MGM China Holdings (HKG: 2282) shareholders are in the red if they invested five years ago
MGM China Holdings Limited (HKG: 2282) Shareholders should be happy to see the stock price rise 17% last month. But don’t envy the holders – looking back 5 years, the returns have been really bad. Indeed, the share price is down 57% over the period. We are therefore reluctant to give much weight to the short-term increase. Of course, this could be the start of a turnaround.
Since shareholders are down for the long haul, let’s take a look at the underlying fundamentals over this time frame and see if they’ve been consistent with returns.
Check out our latest analysis for MGM China Holdings
Since MGM China Holdings has not made a profit in the past twelve months, we will focus on revenue growth to get a quick view of its business development. Shareholders of unprofitable companies generally expect strong revenue growth. As you can imagine, rapid revenue growth, when sustained, often leads to rapid profit growth.
Over the past five years, MGM China Holdings has seen its turnover decline by 6.6% per year. This is not what investors generally want to see. Without growth in profits and revenues, the loss of 9% per year does not really surprise us. We believe that no one is rushing to buy this stock. Ultimately, it may be worth watching – if income grows, the stock price could follow.

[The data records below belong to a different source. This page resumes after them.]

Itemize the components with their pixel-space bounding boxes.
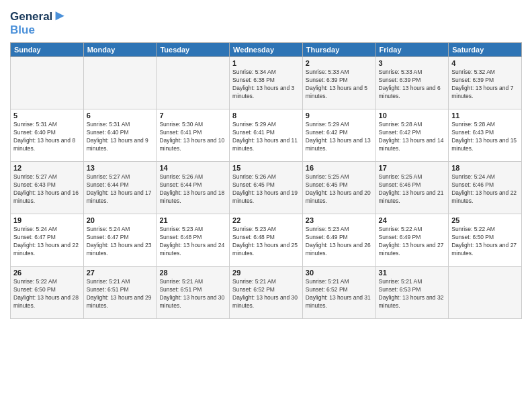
day-info: Sunrise: 5:26 AM Sunset: 6:45 PM Dayligh… [232,173,300,205]
week-row-5: 26Sunrise: 5:22 AM Sunset: 6:50 PM Dayli… [11,266,522,318]
calendar-cell: 22Sunrise: 5:23 AM Sunset: 6:48 PM Dayli… [230,214,303,266]
day-number: 30 [306,269,373,277]
day-info: Sunrise: 5:24 AM Sunset: 6:46 PM Dayligh… [451,173,519,205]
day-number: 31 [379,269,446,277]
header-day-friday: Friday [375,42,449,56]
day-number: 20 [87,216,154,224]
calendar-cell: 31Sunrise: 5:21 AM Sunset: 6:53 PM Dayli… [375,266,449,318]
calendar-cell: 23Sunrise: 5:23 AM Sunset: 6:49 PM Dayli… [302,214,375,266]
header-day-sunday: Sunday [11,42,84,56]
day-info: Sunrise: 5:21 AM Sunset: 6:52 PM Dayligh… [232,278,300,310]
calendar-cell: 11Sunrise: 5:28 AM Sunset: 6:43 PM Dayli… [449,109,522,161]
day-number: 2 [306,59,373,67]
day-info: Sunrise: 5:34 AM Sunset: 6:38 PM Dayligh… [232,68,300,101]
day-number: 27 [87,269,154,277]
day-info: Sunrise: 5:31 AM Sunset: 6:40 PM Dayligh… [13,121,81,153]
day-number: 23 [306,216,373,224]
calendar-cell: 12Sunrise: 5:27 AM Sunset: 6:43 PM Dayli… [11,161,84,214]
logo-line1: General► [10,7,67,24]
day-info: Sunrise: 5:25 AM Sunset: 6:46 PM Dayligh… [379,173,446,205]
day-info: Sunrise: 5:24 AM Sunset: 6:47 PM Dayligh… [87,226,154,258]
header-day-saturday: Saturday [449,42,522,56]
day-info: Sunrise: 5:22 AM Sunset: 6:49 PM Dayligh… [379,226,446,258]
day-info: Sunrise: 5:28 AM Sunset: 6:42 PM Dayligh… [379,121,446,153]
calendar-cell: 8Sunrise: 5:29 AM Sunset: 6:41 PM Daylig… [230,109,303,161]
header-row: SundayMondayTuesdayWednesdayThursdayFrid… [11,42,522,56]
calendar-cell: 29Sunrise: 5:21 AM Sunset: 6:52 PM Dayli… [230,266,303,318]
calendar-cell: 20Sunrise: 5:24 AM Sunset: 6:47 PM Dayli… [83,214,157,266]
header: General► Blue [10,7,522,37]
day-number: 12 [13,164,81,172]
calendar-cell: 15Sunrise: 5:26 AM Sunset: 6:45 PM Dayli… [230,161,303,214]
day-number: 21 [159,216,226,224]
day-number: 11 [451,111,519,120]
calendar-cell: 2Sunrise: 5:33 AM Sunset: 6:39 PM Daylig… [302,56,375,109]
calendar-cell: 6Sunrise: 5:31 AM Sunset: 6:40 PM Daylig… [83,109,157,161]
calendar-cell: 25Sunrise: 5:22 AM Sunset: 6:50 PM Dayli… [449,214,522,266]
week-row-3: 12Sunrise: 5:27 AM Sunset: 6:43 PM Dayli… [11,161,522,214]
day-info: Sunrise: 5:21 AM Sunset: 6:51 PM Dayligh… [159,278,226,310]
header-day-tuesday: Tuesday [157,42,230,56]
day-number: 10 [379,111,446,120]
day-number: 25 [451,216,519,224]
calendar-cell: 14Sunrise: 5:26 AM Sunset: 6:44 PM Dayli… [157,161,230,214]
calendar-cell: 24Sunrise: 5:22 AM Sunset: 6:49 PM Dayli… [375,214,449,266]
day-info: Sunrise: 5:32 AM Sunset: 6:39 PM Dayligh… [451,68,519,101]
day-number: 1 [232,59,300,67]
day-number: 24 [379,216,446,224]
day-number: 18 [451,164,519,172]
day-number: 8 [232,111,300,120]
week-row-2: 5Sunrise: 5:31 AM Sunset: 6:40 PM Daylig… [11,109,522,161]
day-number: 4 [451,59,519,67]
calendar-cell: 1Sunrise: 5:34 AM Sunset: 6:38 PM Daylig… [230,56,303,109]
calendar-table: SundayMondayTuesdayWednesdayThursdayFrid… [10,42,522,319]
day-info: Sunrise: 5:25 AM Sunset: 6:45 PM Dayligh… [306,173,373,205]
calendar-cell: 21Sunrise: 5:23 AM Sunset: 6:48 PM Dayli… [157,214,230,266]
day-number: 29 [232,269,300,277]
calendar-cell: 30Sunrise: 5:21 AM Sunset: 6:52 PM Dayli… [302,266,375,318]
calendar-cell: 9Sunrise: 5:29 AM Sunset: 6:42 PM Daylig… [302,109,375,161]
day-info: Sunrise: 5:30 AM Sunset: 6:41 PM Dayligh… [159,121,226,153]
day-info: Sunrise: 5:23 AM Sunset: 6:48 PM Dayligh… [232,226,300,258]
day-info: Sunrise: 5:24 AM Sunset: 6:47 PM Dayligh… [13,226,81,258]
week-row-4: 19Sunrise: 5:24 AM Sunset: 6:47 PM Dayli… [11,214,522,266]
day-info: Sunrise: 5:22 AM Sunset: 6:50 PM Dayligh… [451,226,519,258]
day-info: Sunrise: 5:28 AM Sunset: 6:43 PM Dayligh… [451,121,519,153]
day-info: Sunrise: 5:29 AM Sunset: 6:41 PM Dayligh… [232,121,300,153]
day-info: Sunrise: 5:27 AM Sunset: 6:44 PM Dayligh… [87,173,154,205]
day-info: Sunrise: 5:26 AM Sunset: 6:44 PM Dayligh… [159,173,226,205]
day-info: Sunrise: 5:23 AM Sunset: 6:48 PM Dayligh… [159,226,226,258]
day-info: Sunrise: 5:31 AM Sunset: 6:40 PM Dayligh… [87,121,154,153]
day-number: 13 [87,164,154,172]
week-row-1: 1Sunrise: 5:34 AM Sunset: 6:38 PM Daylig… [11,56,522,109]
day-number: 16 [306,164,373,172]
calendar-cell: 26Sunrise: 5:22 AM Sunset: 6:50 PM Dayli… [11,266,84,318]
calendar-cell: 28Sunrise: 5:21 AM Sunset: 6:51 PM Dayli… [157,266,230,318]
logo: General► Blue [10,7,67,37]
day-info: Sunrise: 5:21 AM Sunset: 6:53 PM Dayligh… [379,278,446,310]
logo-line2: Blue [10,24,67,37]
page: General► Blue SundayMondayTuesdayWednesd… [0,0,532,411]
calendar-cell: 3Sunrise: 5:33 AM Sunset: 6:39 PM Daylig… [375,56,449,109]
calendar-cell: 18Sunrise: 5:24 AM Sunset: 6:46 PM Dayli… [449,161,522,214]
day-info: Sunrise: 5:21 AM Sunset: 6:51 PM Dayligh… [87,278,154,310]
calendar-cell [449,266,522,318]
calendar-cell [157,56,230,109]
day-info: Sunrise: 5:23 AM Sunset: 6:49 PM Dayligh… [306,226,373,258]
calendar-cell: 4Sunrise: 5:32 AM Sunset: 6:39 PM Daylig… [449,56,522,109]
day-info: Sunrise: 5:29 AM Sunset: 6:42 PM Dayligh… [306,121,373,153]
day-info: Sunrise: 5:21 AM Sunset: 6:52 PM Dayligh… [306,278,373,310]
calendar-cell [11,56,84,109]
calendar-cell: 19Sunrise: 5:24 AM Sunset: 6:47 PM Dayli… [11,214,84,266]
day-number: 17 [379,164,446,172]
day-number: 22 [232,216,300,224]
day-number: 15 [232,164,300,172]
day-number: 9 [306,111,373,120]
day-number: 14 [159,164,226,172]
calendar-cell: 17Sunrise: 5:25 AM Sunset: 6:46 PM Dayli… [375,161,449,214]
day-info: Sunrise: 5:33 AM Sunset: 6:39 PM Dayligh… [379,68,446,101]
calendar-cell: 5Sunrise: 5:31 AM Sunset: 6:40 PM Daylig… [11,109,84,161]
calendar-cell: 10Sunrise: 5:28 AM Sunset: 6:42 PM Dayli… [375,109,449,161]
day-number: 3 [379,59,446,67]
calendar-cell: 7Sunrise: 5:30 AM Sunset: 6:41 PM Daylig… [157,109,230,161]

The company’s revenue and profits (over time) are shown in the image below (click to see exact numbers).
We consider it positive that insiders have made significant purchases over the past year. Even so, future profits will be much more important to whether current shareholders make money. If you are planning to buy or sell shares of MGM China Holdings, you should check this out free report showing analysts’ earnings forecasts.
What about the Total Shareholder Return (TSR)?
We have already covered the evolution of MGM China Holdings’ share price, but we should also mention its total shareholder return (TSR). TSR is a yield calculation that takes into account the value of cash dividends (assuming any dividends received have been reinvested) and the calculated value of any capital increase and discounted spin-off. The dividends have been really beneficial to the shareholders of MGM China Holdings, and this cash payment explains why its total shareholder loss of 55%, over the past 5 years, is not as bad as the price performance of the action.
A different perspective
While the broader market gained around 10% last year, shareholders of MGM China Holdings lost 42%. Even good stock prices sometimes drop, but we want to see improvements in the fundamentals of a company, before we get too interested. Unfortunately, last year’s performance may indicate unresolved challenges, given it was worse than the 9% annualized loss over the past five years. We are aware that Baron Rothschild has said that investors should “buy when there is blood in the streets”, but we caution that investors must first ensure that they are buying a high quality business. It is always interesting to follow the evolution of stock prices over the long term. But to better understand MGM China Holdings, there are many other factors that we need to consider. Take risks, for example – MGM China Holdings has 3 warning signs (and 1 which doesn’t suit us very well) we think you should be aware of.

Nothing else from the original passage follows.